→ Task details:
The records below must be repeated exactly, but without their pictures.

(Material to process begins)

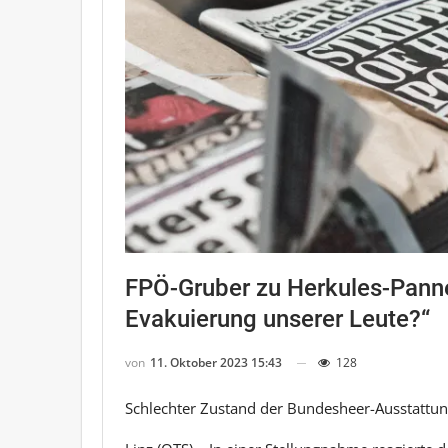
FPÖ-Gruber zu Herkules-Panne:
Evakuierung unserer Leute?“
von
11. Oktober 2023 15:43
128
Schlechter Zustand der Bundesheer-Ausstattung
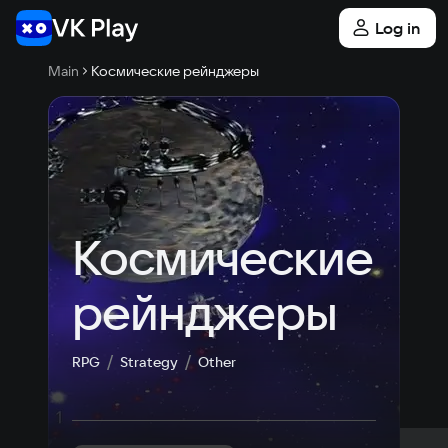
Log in
Main
Космические рейнджеры
Космические 
рейнджеры
RPG
Strategy
Other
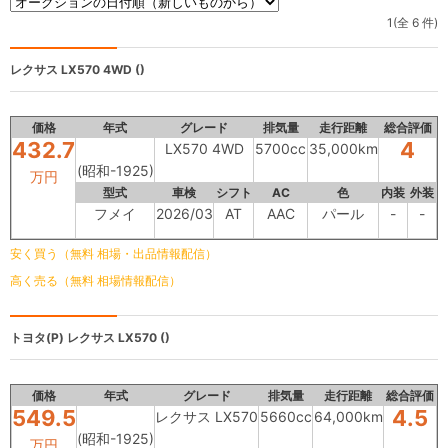
1(全 6 件)
レクサス
LX570 4WD ()
価格
年式
グレード
排気量
走行距離
総合評価
432.7
4
LX570 4WD
5700cc
35,000km
(昭和-1925)
万円
型式
車検
シフト
AC
色
内装
外装
フメイ
2026/03
AT
AAC
パール
-
-
安く買う（無料 相場・出品情報配信）
高く売る（無料 相場情報配信）
トヨタ(P)
レクサス LX570 ()
価格
年式
グレード
排気量
走行距離
総合評価
549.5
4.5
レクサス LX570
5660cc
64,000km
(昭和-1925)
万円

(Material to process ends)

→ Answer to this problem:
FPÖ-Gruber zu Herkules-Panne:
Evakuierung unserer Leute?“
von
11. Oktober 2023 15:43
128
Schlechter Zustand der Bundesheer-Ausstattung
Log in
Main
Космические рейнджеры
Космические 
рейнджеры
RPG
Strategy
Other
1(全 6 件)
レクサス
LX570 4WD ()
価格
年式
グレード
排気量
走行距離
総合評価
432.7
4
LX570 4WD
5700cc
35,000km
(昭和-1925)
万円
型式
車検
シフト
AC
色
内装
外装
フメイ
2026/03
AT
AAC
パール
-
-
安く買う（無料 相場・出品情報配信）
高く売る（無料 相場情報配信）
トヨタ(P)
レクサス LX570 ()
価格
年式
グレード
排気量
走行距離
総合評価
549.5
4.5
レクサス LX570
5660cc
64,000km
(昭和-1925)
万円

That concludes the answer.